A Suprema Corte dos Estados Unidos proferiu uma decisão histórica que redefine a autonomia das agências federais. Ao julgar o caso 'Trump v. Slaughter', o tribunal derrubou, por 6 votos a 3, o precedente 'Humphrey's Executor', que por 91 anos impedia a remoção de comissários de agências independentes sem justa causa. A decisão confere ao presidente Donald Trump maior autoridade para moldar a liderança de órgãos reguladores, permitindo que o Executivo substitua chefes de agências para alinhar suas políticas à agenda governamental, como evidenciado pela validação da demissão da comissária da FTC, Rebecca Kelly Slaughter.

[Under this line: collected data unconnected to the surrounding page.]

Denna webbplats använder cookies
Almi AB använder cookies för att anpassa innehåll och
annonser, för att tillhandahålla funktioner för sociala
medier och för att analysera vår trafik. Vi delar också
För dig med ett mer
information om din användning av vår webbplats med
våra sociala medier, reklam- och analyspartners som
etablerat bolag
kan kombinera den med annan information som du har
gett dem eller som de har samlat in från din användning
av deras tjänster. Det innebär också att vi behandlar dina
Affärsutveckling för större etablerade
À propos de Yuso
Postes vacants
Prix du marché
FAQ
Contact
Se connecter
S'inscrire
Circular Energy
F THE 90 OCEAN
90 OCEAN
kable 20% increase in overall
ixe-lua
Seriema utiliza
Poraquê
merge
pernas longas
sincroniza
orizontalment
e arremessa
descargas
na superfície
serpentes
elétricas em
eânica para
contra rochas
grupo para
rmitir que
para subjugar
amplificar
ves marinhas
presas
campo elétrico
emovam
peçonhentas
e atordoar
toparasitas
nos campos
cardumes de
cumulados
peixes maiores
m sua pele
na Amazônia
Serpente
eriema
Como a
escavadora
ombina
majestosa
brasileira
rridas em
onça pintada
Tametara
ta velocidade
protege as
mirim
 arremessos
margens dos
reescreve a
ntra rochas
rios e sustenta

Contudo, a corte estabeleceu uma exceção fundamental para o Federal Reserve, citando sua tradição histórica e importância para a estabilidade econômica. Em uma votação apertada de 5 a 4, o tribunal manteve a liminar que impede a demissão da governadora Lisa Cook. Embora o tribunal ainda não tenha emitido um veredito final sobre o alcance do poder presidencial para demitir membros do banco central, a decisão atual suspende qualquer remoção enquanto o processo judicial prossegue, garantindo a permanência de Cook no cargo por ora.
O caso envolvendo Cook ganhou contornos de disputa política. Enquanto o governo Trump alega que a tentativa de demissão está ligada a acusações de fraude hipotecária, a diretora sugere que a motivação real seria sua resistência técnica aos cortes de juros exigidos pelo presidente. A Lei do Federal Reserve, que estipula a destituição apenas por 'justa causa', tornou-se o centro do debate jurídico, com os magistrados expressando preocupação de que o poder irrestrito do Executivo sobre o Fed poderia comprometer a independência da instituição.

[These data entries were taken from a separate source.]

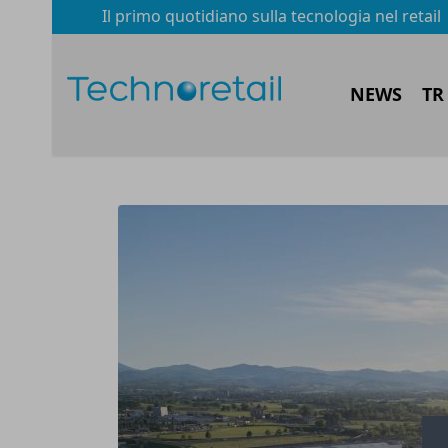
Il primo quotidiano sulla tecnologia nel retail
NEWS
TR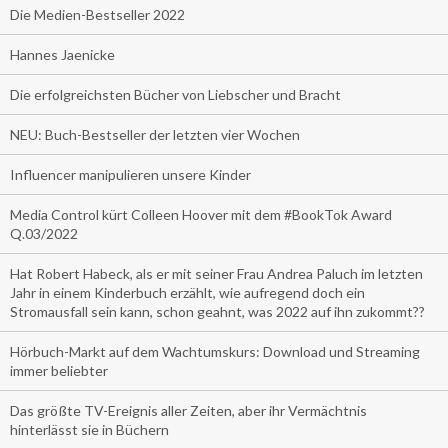
Die Medien-Bestseller 2022
Hannes Jaenicke
Die erfolgreichsten Bücher von Liebscher und Bracht
NEU: Buch-Bestseller der letzten vier Wochen
Influencer manipulieren unsere Kinder
Media Control kürt Colleen Hoover mit dem #BookTok Award
Q.03/2022
Hat Robert Habeck, als er mit seiner Frau Andrea Paluch im letzten
Jahr in einem Kinderbuch erzählt, wie aufregend doch ein
Stromausfall sein kann, schon geahnt, was 2022 auf ihn zukommt??
Hörbuch-Markt auf dem Wachtumskurs: Download und Streaming
immer beliebter
Das größte TV-Ereignis aller Zeiten, aber ihr Vermächtnis
hinterlässt sie in Büchern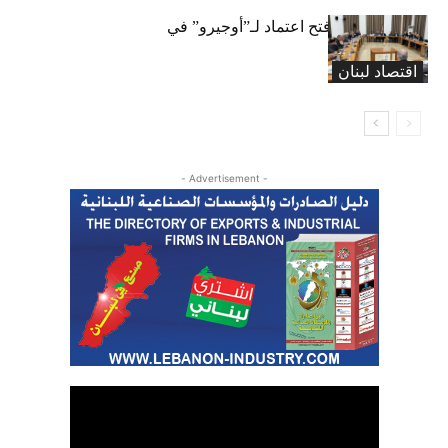
لجنة المال تقرّ فتح اعتماد لـ”أوجيرو” في
موازنة 2026
اقتصاد لبنان
- Advertisement -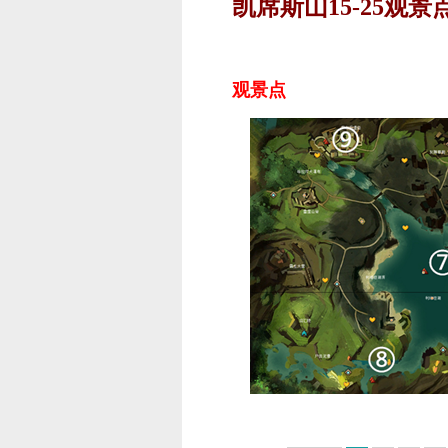
凯席斯山15-25观
观景点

Os magistrados argumentaram que a estrutura de mandatos de 14 anos dos membros do Fed é um pilar de independência, protegendo a instituição de pressões políticas, especialmente em momentos de divergência sobre a condução da política monetária. O tribunal também rejeitou pedidos do Departamento de Justiça para permitir a demissão imediata de Cook enquanto o mérito da causa é analisado.
Com essa decisão, o tribunal consolidou o entendimento de que o presidente não possui, ao menos temporariamente, autoridade para remover membros do conselho do banco central sem uma justificativa legal válida. Por outro lado, a anulação do precedente de 91 anos para outras agências reguladoras marca uma mudança significativa no equilíbrio de poder entre o Executivo e o aparato burocrático federal, gerando preocupações entre especialistas sobre a futura independência institucional de diversos órgãos reguladores.